The set of measurements to be carried out in the Testbed WG has been defined in agreement with the other working groups, and particularly with the Simulation WG, as described in Section 2.5. The behaviour of the database server needed to be defined with a response time function for read and write transactions to the database.
The response time function is a combination of various transaction overheads, which are internal to the database software, and the CPU speed and the data transfer speed, which will vary from system to system. It also depends on the job load as number of jobs increase on the system.

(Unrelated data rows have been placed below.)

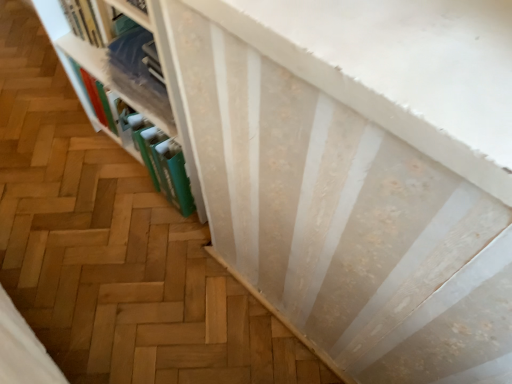 The height and width of the screenshot is (384, 512). Describe the element at coordinates (128, 84) in the screenshot. I see `white textured bookshelf at upper left` at that location.

Identify the location of white textured bookshelf at upper left. (128, 84).

Where is `white textured bookshelf at upper left`? The width and height of the screenshot is (512, 384). white textured bookshelf at upper left is located at coordinates (128, 84). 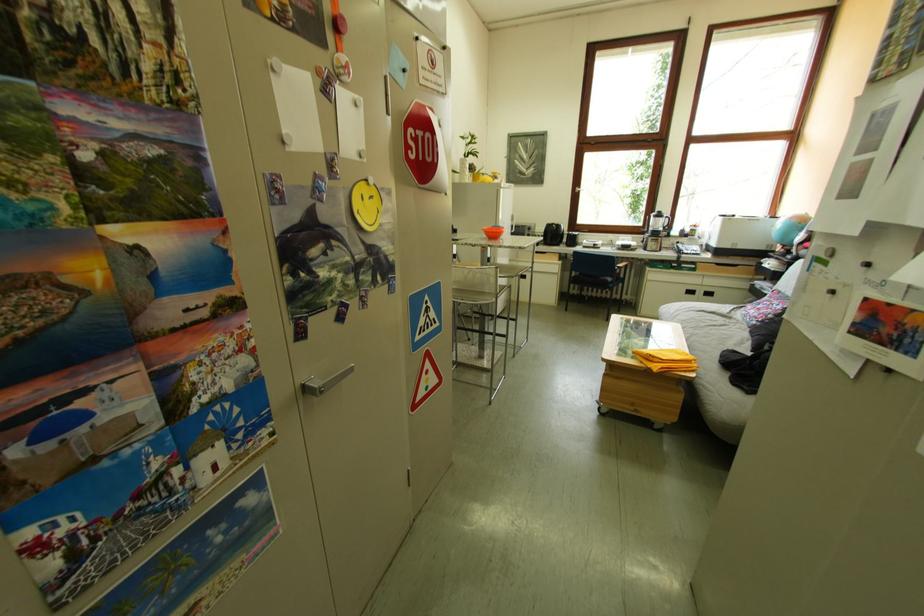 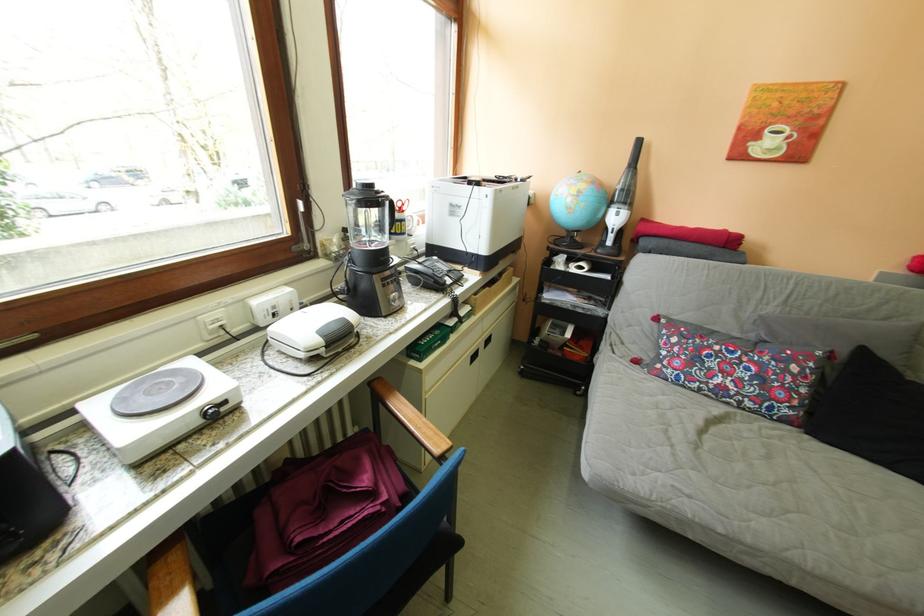 Find the pixel in the second image that matches pixel 611 248 in the first image.

(237, 406) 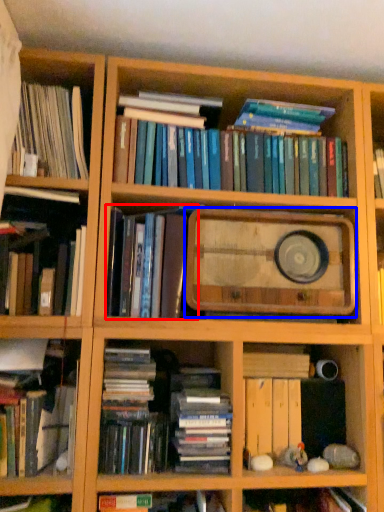 Question: Which object is further to the camera taking this photo, book (highlighted by a red box) or paperback book (highlighted by a blue box)?

Choices:
 (A) book
 (B) paperback book

Answer: (B) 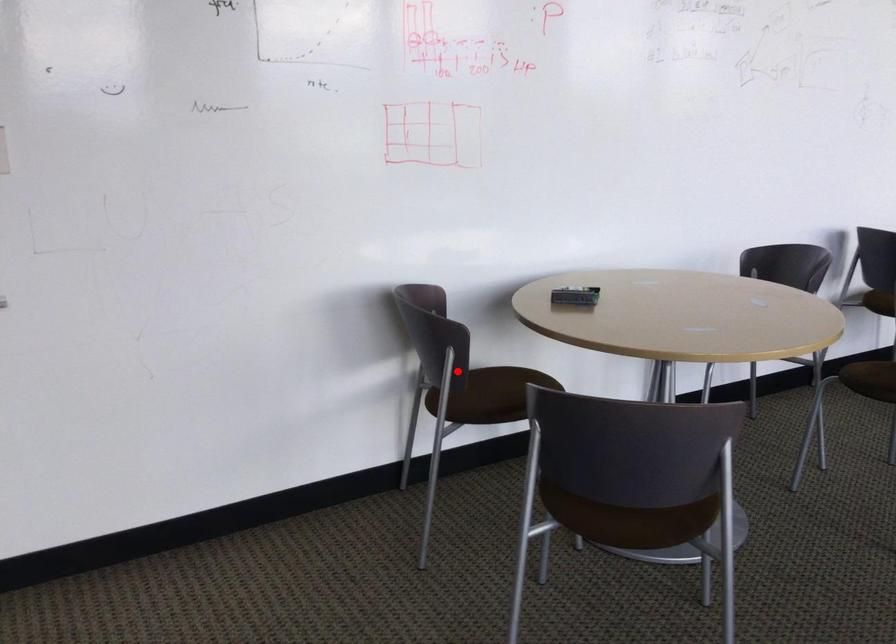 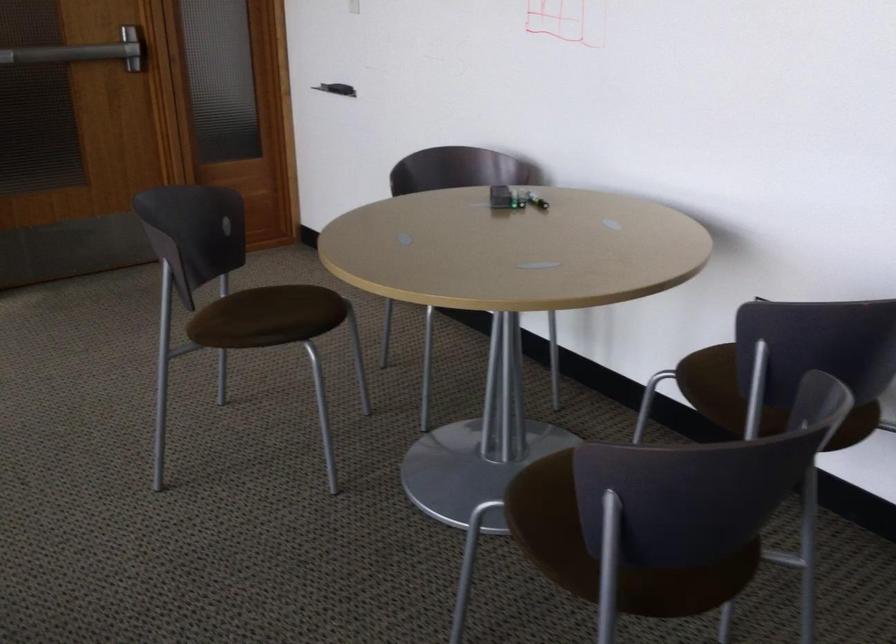 Question: I am providing you with two images of the same scene from different viewpoints. A red point is marked on the first image. Is the red point's position out of view in image 2?

Choices:
 (A) Yes
 (B) No

Answer: (A) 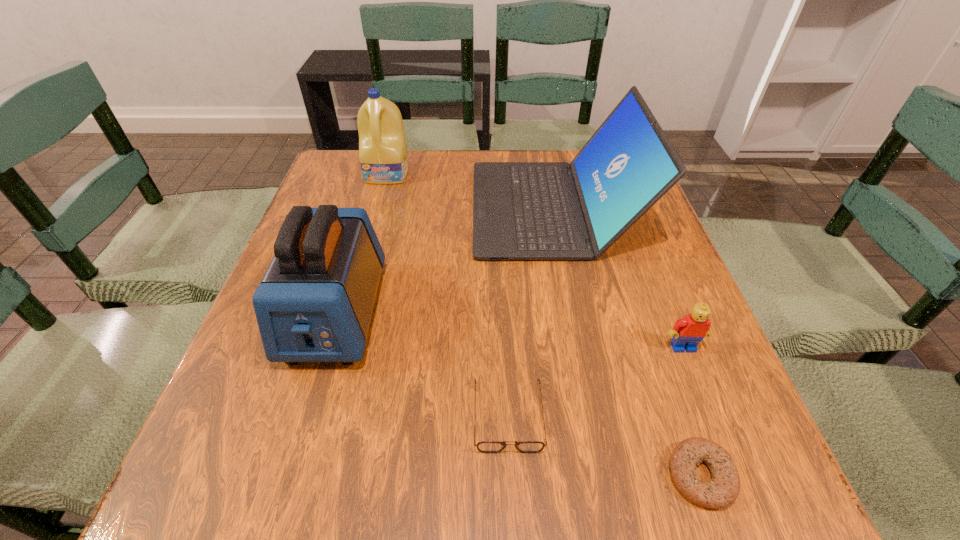 Find the location of a particular element. The image size is (960, 540). blank area located 0.050m on the front-facing side of the toaster is located at coordinates (310, 399).

This screenshot has height=540, width=960. In order to click on vacant space located on the face of the Lego in this screenshot , I will do `click(714, 427)`.

This screenshot has height=540, width=960. In order to click on vacant space situated 0.050m on the front-facing side of the second shortest object in this screenshot , I will do `click(512, 488)`.

The height and width of the screenshot is (540, 960). What are the coordinates of `free location located on the back of the shortest object` in the screenshot? It's located at (633, 277).

Image resolution: width=960 pixels, height=540 pixels. I want to click on laptop computer at the far edge, so click(521, 210).

Locate an element on the screen. The width and height of the screenshot is (960, 540). detergent at the far edge is located at coordinates (383, 157).

This screenshot has height=540, width=960. Identify the location of sunglasses present at the near edge. (485, 446).

Where is `bagel that is at the near edge`? bagel that is at the near edge is located at coordinates (721, 491).

Where is `detergent present at the left edge`? detergent present at the left edge is located at coordinates (383, 157).

Where is `toaster at the left edge`? The height and width of the screenshot is (540, 960). toaster at the left edge is located at coordinates (314, 304).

A set of measurements have been performed using the ported ATLFAST++ program with a local federation [20]. A total number of 100000 events (~4 GB) are stored on a SUN UltraSparc 5 workstation . The measurements are made on:
Preliminary results are obtained from these tests and the the group is now trying to understand the results to give feedback to the Simulation Woking Group.
In the stress test, the program read both Tag and Event attributes from the same Objectivity containers with a small amount of CPU cycle used in the analysis program. A linear dependence of the execution time on the number of concurrent jobs is shown until a divergent behaviour starts. By tuning the cache size of the Objectivity client, the divergency disappears and the system behaves linearly up to 60 or so concurrent jobs on SUN Ultra 5 with 128 MBytes of memory. The cause of the divergent behaviour in the initial cache size is now being investigated, but the system is proven to behave linearly for a reasonable number of concurrent jobs.
In the timing tests, CPU time and the wall clock execution time for a single job have been measured. The CPU time per MBytes read is the same for sequential and non-sequential data access, which is consistent with the previous study of the CPU requirements of database I/O transaction[21]. The wall-clock execution time of the job for reading selected event sample is slower than the sequential reading, which suggests an additional overhead in data I/O or in database transaction. For reading a half of the event sample in the database, wall-clock time differens is about 80 seconds per 50,000 events. This study will give us the knowledge of the impact on system performance due to efficient or inefficient use of data modelling and access patterns. The exact cause of the wall-clock time overhead is now being investigated.
In another set of tests using the ATLAS 1TB milestone data model, a performance of the client-server configuration of Objectivity has been measured[22]. A preliminary study of the result suggests that the number of concurrent jobs and the use of client-server configuration changes the behaviour of the system from CPU-bound state to IO-bound state. A set of studies for different hardware configurations and the networks, including the test over WAN is planned.
In parallel to these measurements, previous results (see [21] and references quoted therein) have been analysed and plans of tests are being defined to evaluate how the system performances depend on:
Specific measurements are intended to cross-check simulation results or to parameterize complex system components [23].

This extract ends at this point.